## AIM OF THE EXERCISE
The following data needs to be repeated exactly, with all images excluded.

## SOURCE MATERIAL
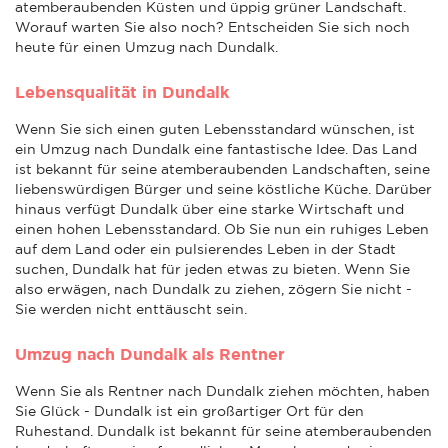
atemberaubenden Küsten und üppig grüner Landschaft.
Worauf warten Sie also noch? Entscheiden Sie sich noch
heute für einen Umzug nach Dundalk.
Lebensqualität in Dundalk
Wenn Sie sich einen guten Lebensstandard wünschen, ist
ein Umzug nach Dundalk eine fantastische Idee. Das Land
ist bekannt für seine atemberaubenden Landschaften, seine
liebenswürdigen Bürger und seine köstliche Küche. Darüber
hinaus verfügt Dundalk über eine starke Wirtschaft und
einen hohen Lebensstandard. Ob Sie nun ein ruhiges Leben
auf dem Land oder ein pulsierendes Leben in der Stadt
suchen, Dundalk hat für jeden etwas zu bieten. Wenn Sie
also erwägen, nach Dundalk zu ziehen, zögern Sie nicht -
Sie werden nicht enttäuscht sein.
Umzug nach Dundalk als Rentner
Wenn Sie als Rentner nach Dundalk ziehen möchten, haben
Sie Glück - Dundalk ist ein großartiger Ort für den
Ruhestand. Dundalk ist bekannt für seine atemberaubenden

## OUTPUT FOR THIS EXERCISE
atemberaubenden Küsten und üppig grüner Landschaft.
Worauf warten Sie also noch? Entscheiden Sie sich noch
heute für einen Umzug nach Dundalk.
Lebensqualität in Dundalk
Wenn Sie sich einen guten Lebensstandard wünschen, ist
ein Umzug nach Dundalk eine fantastische Idee. Das Land
ist bekannt für seine atemberaubenden Landschaften, seine
liebenswürdigen Bürger und seine köstliche Küche. Darüber
hinaus verfügt Dundalk über eine starke Wirtschaft und
einen hohen Lebensstandard. Ob Sie nun ein ruhiges Leben
auf dem Land oder ein pulsierendes Leben in der Stadt
suchen, Dundalk hat für jeden etwas zu bieten. Wenn Sie
also erwägen, nach Dundalk zu ziehen, zögern Sie nicht -
Sie werden nicht enttäuscht sein.
Umzug nach Dundalk als Rentner
Wenn Sie als Rentner nach Dundalk ziehen möchten, haben
Sie Glück - Dundalk ist ein großartiger Ort für den
Ruhestand. Dundalk ist bekannt für seine atemberaubenden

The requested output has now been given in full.